看的众人诧异非常,祥公公跟小吉安都有些忍俊不禁了。
祥公公道:“这狗儿好像真的能听懂人说话呢。”
寒雨道:“多半是误打误撞的,它本就不想离开。”
于是大家才又恭请王爷安枕,正要退出,庆王对祥公公道:“叫太医给它瞧瞧骨头。”
祥公公一愣,忙答应了,出来之后就吩咐人赶紧去把太医叫来让给狗子瞧瞧。
小太监赶紧去传人,小吉安笑道:“公公,这可奇了,太医在咱们王府内常驻本是为了给王爷预备着头疼脑热的,如今竟给这狗看病。”
“你懂什么,王爷听阿南说这狗儿从窗口跳出来,怕伤了骨头。”
小吉安道:“我就是想不通,怎么对这狗子这样不同呢。”
祥公公揣着手想了会儿:“这兴许……是爱屋及乌吧?”
“什么?爱什么?谁爱谁?”小吉安不懂。
祥公公自然并没跟他解释,只是等着太医赶到了,陪着太医给阿黄诊看了一番。太医笑道:“我在这方面不太擅长,只是据经验来说,像是没有大碍。”
这太医也是好脾气了,并没有表现出不悦,这才是真正的“爱”屋及乌呢。
当夜,果然阿黄就一直都趴在庆王的屋门外,直到次日早上祥公公等来伺候,它才也跟着站了起来。
等到庆王洗漱完毕,将要出门,阿黄便立在旁边,支棱着耳朵向着庆王摇尾巴,倒像是个恭迎王爷的样子。
祥公公笑道:“这狗子真是难得的通人性。瞧这殷勤劲儿,多半是知道王爷对它好,所以才这样儿。”
又担忧:“这时侯还可以,若入了冬,天寒地冻的,它还这么样可不冻坏了吗?”
寒雨道:“这狗子既然这么机灵,当然是知冷知热的,若到了冬天,恐怕就躲到暖房里了。”
两人才说几句,冷不防庆王道:“难道还得留它到冬天?”
庆王的意思是,本就是暂时答应叶青蝉帮她看着的,在冬天来临之前,早也把这狗子打发了。
祥公公跟寒雨对视一眼,不敢言语。
庆王却又道:“叶青蝉回宫后在做什么?”
祥公公忙道:“听说在为珍禽园的饲料供给等忙碌。”
庆王顿了顿:“孙家的人跟顺天府尹通过气儿了?”
祥公公道:“送了这个数。”说着比出了两根手指。
庆王瞥了眼,眉头皱蹙:“两万?好大的手笔。”
祥公公笑道:“这案子若没有王爷插手,他们自然不必出这么多,何况孙家平日里就跟顺天府勾勾搭搭的,又有宫内的靠山,只怕一毛不拔,顺天府还得偏袒着他们呢。如今有王爷插手自然不同了,纵然给了两万两银子,顺天府尹还得好好想想,该不该逞这个强呢。”

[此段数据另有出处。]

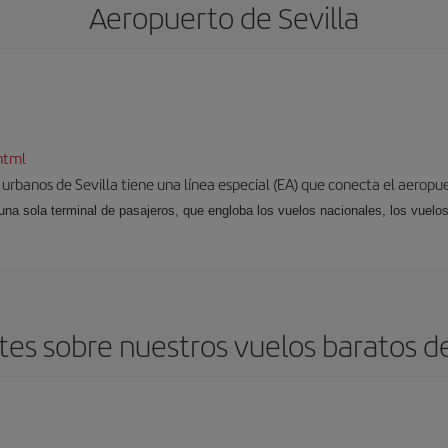
Aeropuerto de Sevilla
html
 urbanos de Sevilla tiene una línea especial (EA) que conecta el aeropue
una sola terminal de pasajeros, que engloba los vuelos nacionales, los vuelos
es sobre nuestros vuelos baratos de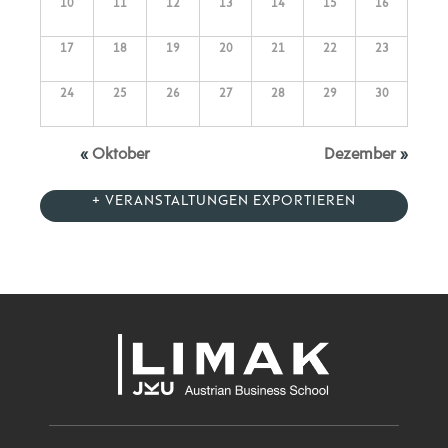
10
11
12
13
14
15
16
17
18
19
20
21
22
23
24
25
26
27
28
29
30
«
Oktober
Dezember
»
+ VERANSTALTUNGEN EXPORTIEREN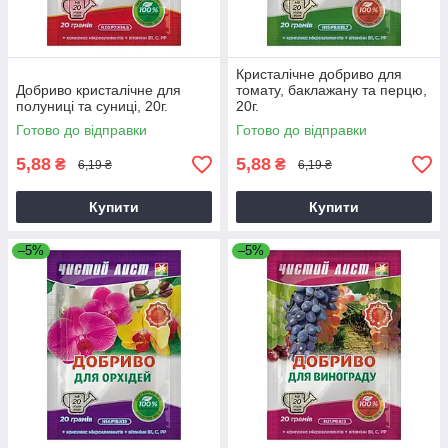
Кристалічне добриво для
Добриво кристалічне для
томату, баклажану та перцю,
полуниці та суниці, 20г.
20г.
Готово до відправки
Готово до відправки
5,88
5,88
₴
₴
6,19 ₴
6,19 ₴
Купити
Купити
–5%
–5%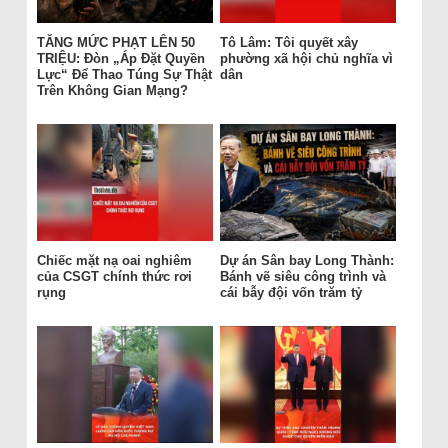
TĂNG MỨC PHẠT LÊN 50
Tô Lâm: Tôi quyết xây
TRIỆU: Đòn „Áp Đặt Quyền
phường xã hội chủ nghĩa vì
Lực“ Để Thao Túng Sự Thật
dân
Trên Không Gian Mạng?
Chiếc mặt nạ oai nghiêm
Dự án Sân bay Long Thành:
của CSGT chính thức rơi
Bánh vẽ siêu công trình và
rụng
cái bẫy đội vốn trăm tỷ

庆王冷哼了声:“彭秀木虽然不至于敢跟本王对着干,但奈何他向来是个贪钱的人,恐怕舍不得这两万银子,何况还念着宫内的势力,多半儿会铤而走险,预备着吧。”
祥公公肃然道:“是,早就预备着了。”
说了这句,轮椅已经下了台阶,今日凉风习习,并没有往日的炎热。
祥公公打量着庆王的脸色,道:“王爷,那珍禽园的饲料供应断了,只怕小叶掌案又得着急上火的呢,要不要叫咱们的人去接洽一下?”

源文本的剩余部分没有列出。